Under conditions of three intervals, the yields of the fraction under the molecular interval of min–4000, 4000–10,000, and 10,000–max were determined and compared with the yields of the molecules of WL in the same interval: (1) a decrease in the yield was observed for SWL (79.7%, 59.2%, and 14.4%), and (2) an increase in the yields equal to 16.1%, 37.9%, and 89.4% was recorded for ISWL (Fig. 3c). The smaller the molecules, the higher the solubility, and the easier it was to fractionate the molecules into the soluble fraction (Fig. 3c and d). The results could be easily arrived at when the molecules were divided into 8 intervals (Fig. 3e and f). With the increase in the molecular interval from min–2000 to 50,000–max, the yields of the molecules decreased from 83.5% to 0 for SWL and increased from 11.9 to 100% for ISWL (Fig. 3e). It was also observed that the R-value decreased from 1.75 to 0 for SWL and increased from 0.21 to 2.85 for ISWL (Fig. 4b and c).

Data accuracy

The total yield of soluble and insoluble fractions belonging to certain molecular intervals should be equal to 100%. For example, the total yield of SWL and ISWL in the molecular interval of 8000–10,000 g/mol was 96.2% (Fig. 3e), and the total yield of SML and ISML in this interval was 101.6% (Fig. 3f). The total yield of the fractions belonging to all intervals (except the molecular interval of 50,000–max) was in the range of 95.4–106.7% (Fig. 3). This indicates that the error was within 7.0%. The total yields of the fractions belonging to the molecular interval of 50,000–max for WL and ML were 165.1% and 91.7% (Fig. 3), respectively, which were significantly lower than 100%. WL and ML showed lower molecule content of 2.3% and 4.7%, respectively, in the interval of 50,000–max (Fig. 2e and f). A small absolute error can potentially result in the above-mentioned large relative errors.

Considering the fact that the yields of the soluble (SWL and SML) and insoluble (ISWL and ISML) fractions were 42 ± 1% and 58 ± 1%, the maximum R-value for the soluble and insoluble fractions should be 2.38 (= 1/0.42) and 1.72 (= 1/0.58), respectively. Only the \(R_{ISWL \to 50000 - \max }\) value of 2.85 (Fig. 3e) far exceeded the maximum value of 2.38. This was potentially induced by the lower molecule content (2.3%) of WL in this interval.

Conclusion

In this study, a simple integral method for quantitative calculation the molecular weight characteristics of lignin based on molecular weight distribution curve (Mw–Mw%) was proposed.

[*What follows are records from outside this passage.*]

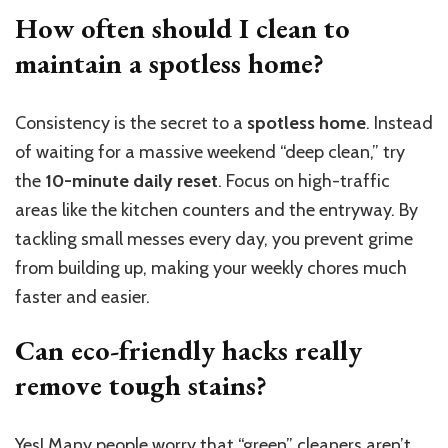
How often should I clean to
maintain a spotless home?
Consistency is the secret to a
spotless home
. Instead
of waiting for a massive weekend “deep clean,” try
the
10-minute daily reset
. Focus on high-traffic
areas like the kitchen counters and the entryway. By
tackling small messes every day, you prevent grime
from building up, making your weekly chores much
faster and easier.
Can eco-friendly hacks really
remove tough stains?
Yes! Many people worry that “green” cleaners aren’t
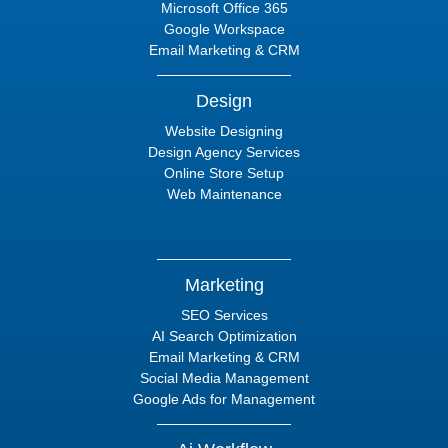
Microsoft Office 365
Google Workspace
Email Marketing & CRM
Design
Website Designing
Design Agency Services
Online Store Setup
Web Maintenance
Marketing
SEO Services
AI Search Optimization
Email Marketing & CRM
Social Media Management
Google Ads for Management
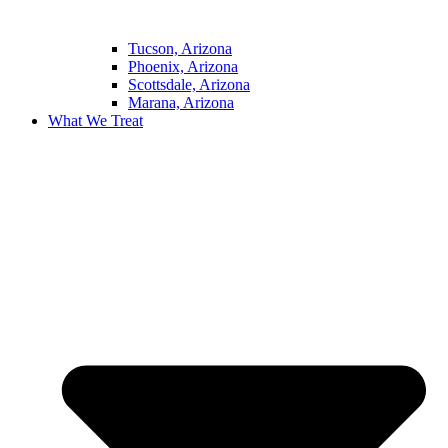
Tucson, Arizona
Phoenix, Arizona
Scottsdale, Arizona
Marana, Arizona
What We Treat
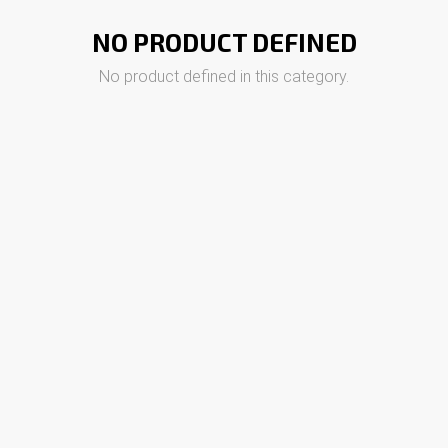
NO PRODUCT DEFINED
No product defined in this category.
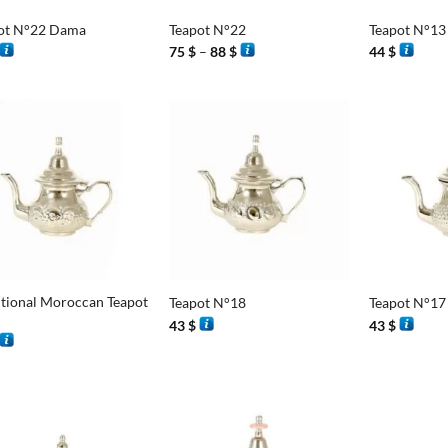
ot N°22 Dama
Teapot N°22
Teapot N°13
Price
75
$
–
88
$
44
$
range:
75 $
through
88 $
+
+
itional Moroccan Teapot
Teapot N°18
Teapot N°17
43
$
43
$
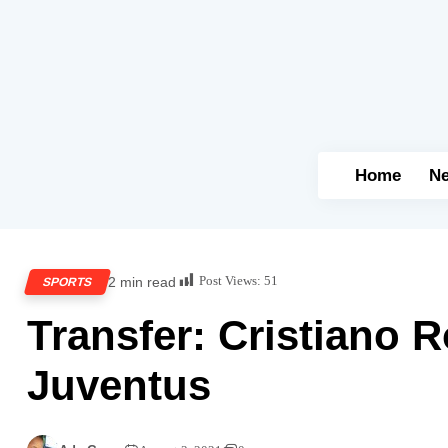
Home
N
Post Views:
51
2 min read
SPORTS
Transfer: Cristiano 
Juventus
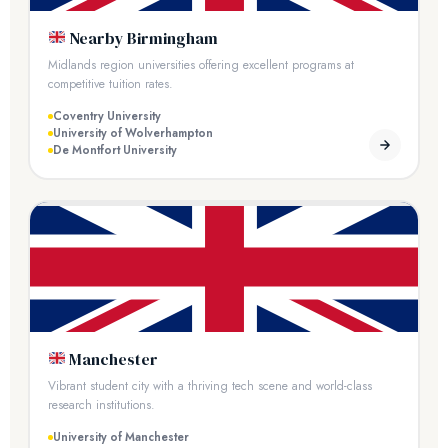
Nearby Birmingham
Midlands region universities offering excellent programs at
competitive tuition rates.
Coventry University
University of Wolverhampton
De Montfort University
Manchester
Vibrant student city with a thriving tech scene and world-class
research institutions.
University of Manchester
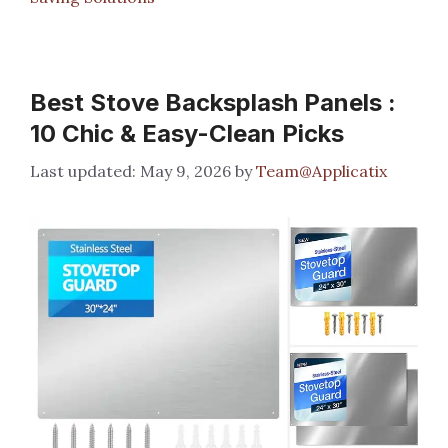
Best Stove Backsplash Panels :
10 Chic & Easy-Clean Picks
May 9, 2026
by
Team@Applicatix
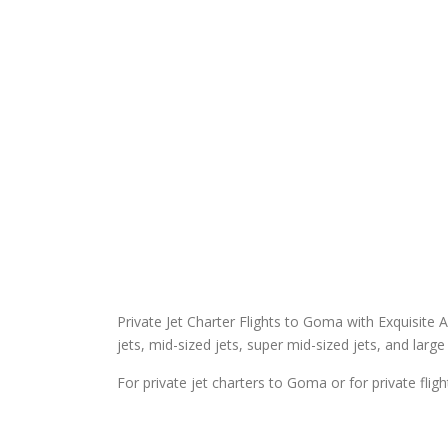
Private Jet Charter Flights to Goma with Exquisite Air
jets, mid-sized jets, super mid-sized jets, and large 
For private jet charters to Goma or for private fli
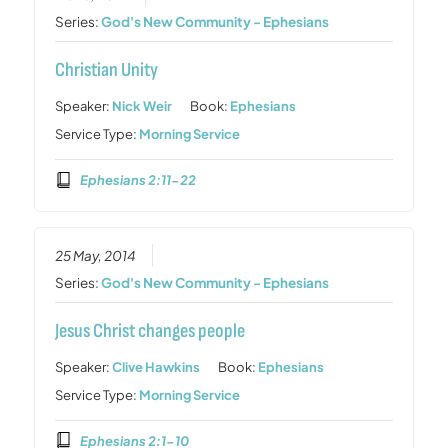
Series:
God's New Community - Ephesians
Christian Unity
Speaker:
Nick Weir
Book:
Ephesians
Service Type:
Morning Service
Ephesians 2:11-22
25 May, 2014
Series:
God's New Community - Ephesians
Jesus Christ changes people
Speaker:
Clive Hawkins
Book:
Ephesians
Service Type:
Morning Service
Ephesians 2:1-10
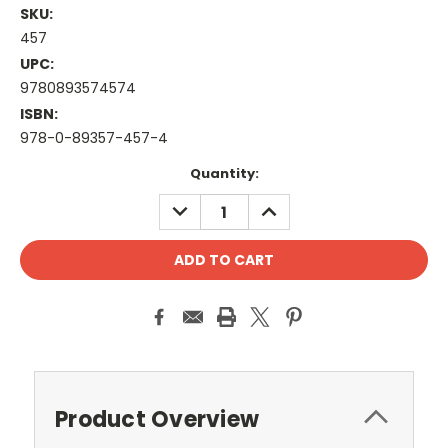
SKU:
457
UPC:
9780893574574
ISBN:
978-0-89357-457-4
Current
Quantity:
Stock:
DECREASE
INCREASE
QUANTITY:
QUANTITY:
Product Overview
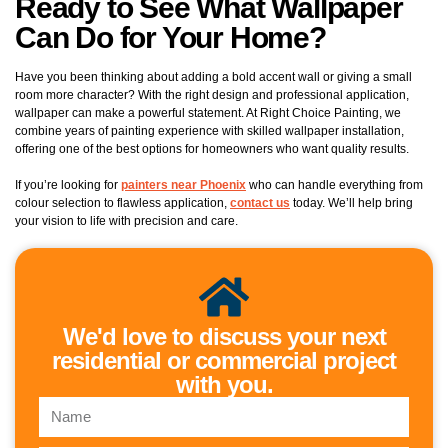
Ready to See What Wallpaper
Can Do for Your Home?
Have you been thinking about adding a bold accent wall or giving a small
room more character? With the right design and professional application,
wallpaper can make a powerful statement. At Right Choice Painting, we
combine years of painting experience with skilled wallpaper installation,
offering one of the best options for homeowners who want quality results.
If you’re looking for
painters near Phoenix
who can handle everything from
colour selection to flawless application,
contact us
today. We’ll help bring
your vision to life with precision and care.
We'd love to discuss your next
residential or commercial project
with you.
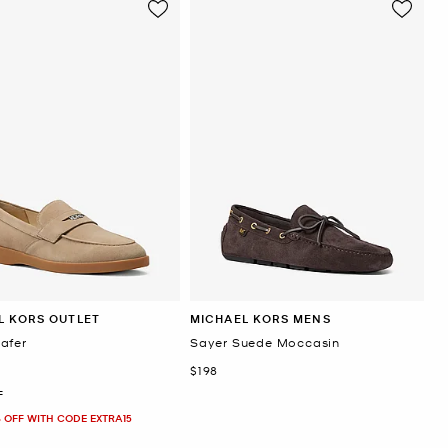
L KORS OUTLET
MICHAEL KORS MENS
afer
Sayer Suede Moccasin
Now
$198
F
 OFF WITH CODE EXTRA15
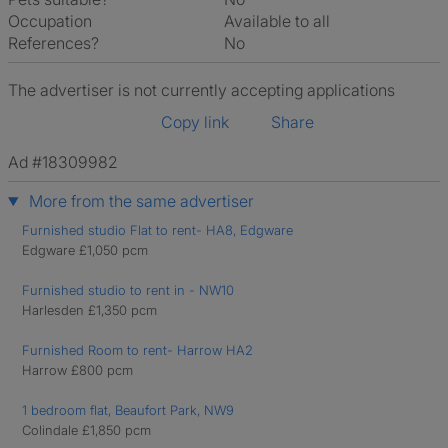
Occupation
Available to all
References?
No
The advertiser is not currently accepting applications
Copy link
Share
Ad #18309982
More from the same advertiser
Furnished studio Flat to rent- HA8, Edgware
Edgware £1,050 pcm
Furnished studio to rent in - NW10
Harlesden £1,350 pcm
Furnished Room to rent- Harrow HA2
Harrow £800 pcm
1 bedroom flat, Beaufort Park, NW9
Colindale £1,850 pcm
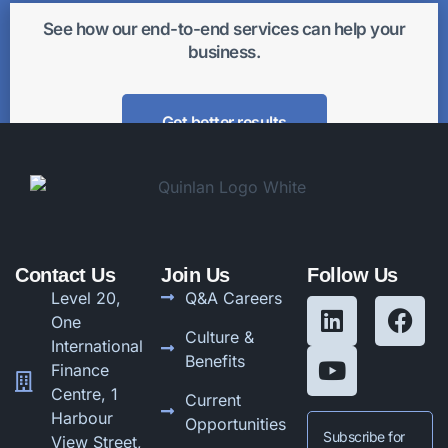
See how our end-to-end services can help your
business.
Get better results
Contact Us
Join Us
Follow Us
Level 20,
Q&A Careers
One
Culture &
International
Benefits
Finance
Centre, 1
Current
Harbour
Opportunities
Subscribe for
View Street,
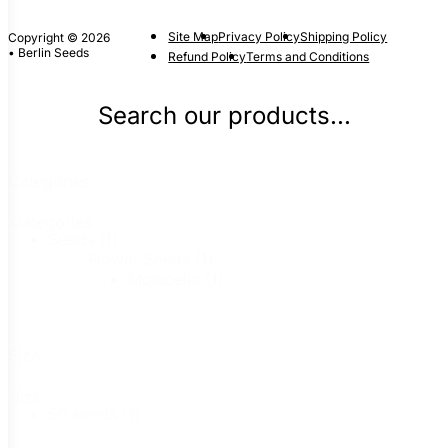
Site Map
Privacy Policy
Shipping Policy
Copyright © 2026
• Berlin Seeds
Refund Policy
Terms and Conditions
Search our products...
Categories
Categories
Seeds
(1)
Flower Seeds
(1)
Molucella
(1)
Size
Size
50 seeds
(1)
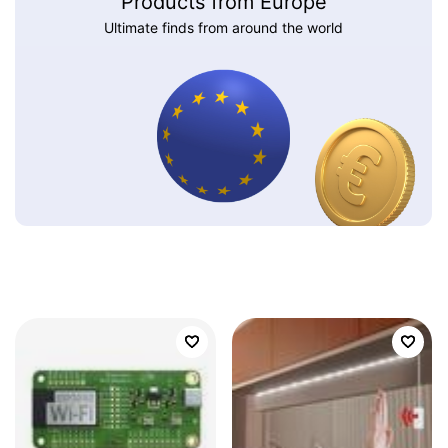
Products from Europe
Ultimate finds from around the world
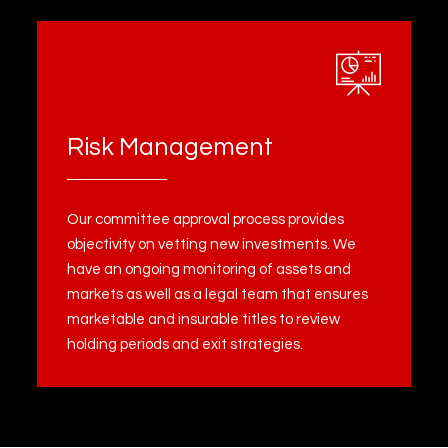
Risk Management
Our committee approval process provides
objectivity on vetting new investments. We
have an ongoing monitoring of assets and
markets as well as a legal team that ensures
marketable and insurable titles to review
holding periods and exit strategies.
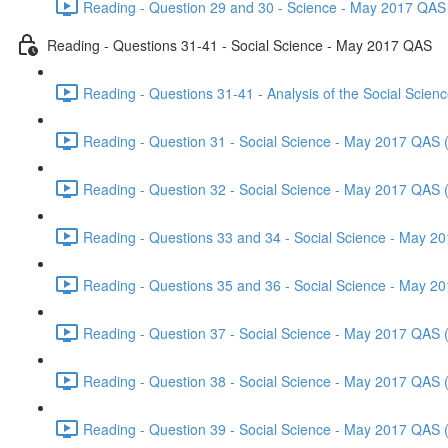
Reading - Question 29 and 30 - Science - May 2017 QAS 
Reading - Questions 31-41 - Social Science - May 2017 QAS
Reading - Questions 31-41 - Analysis of the Social Scie
Reading - Question 31 - Social Science - May 2017 QAS 
Reading - Question 32 - Social Science - May 2017 QAS 
Reading - Questions 33 and 34 - Social Science - May 2
Reading - Questions 35 and 36 - Social Science - May 2
Reading - Question 37 - Social Science - May 2017 QAS 
Reading - Question 38 - Social Science - May 2017 QAS 
Reading - Question 39 - Social Science - May 2017 QAS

The accuracy of this method has also been analyzed and proved. The fractionation tendency of two lignin samples at certain molecular intervals were clearly revealed based on this method. The molecules in the range of 8000–10,000 g/mol for WL and ML showed little influence on the process of fractionation, whereas the molecules whose weights were below 8000 g/mol were more likely to be fractionated into soluble fractions. The molecules whose weights were higher than 10,000 g/mol are more likely to be fractionated into insoluble fractions. The established integral method is a key tool for understanding the controllable fractionation and high value-added utilization of heterogeneous lignin. More interesting results are likely to be obtained based on the integral method after the lignin is fractionated into more than 2 fractions.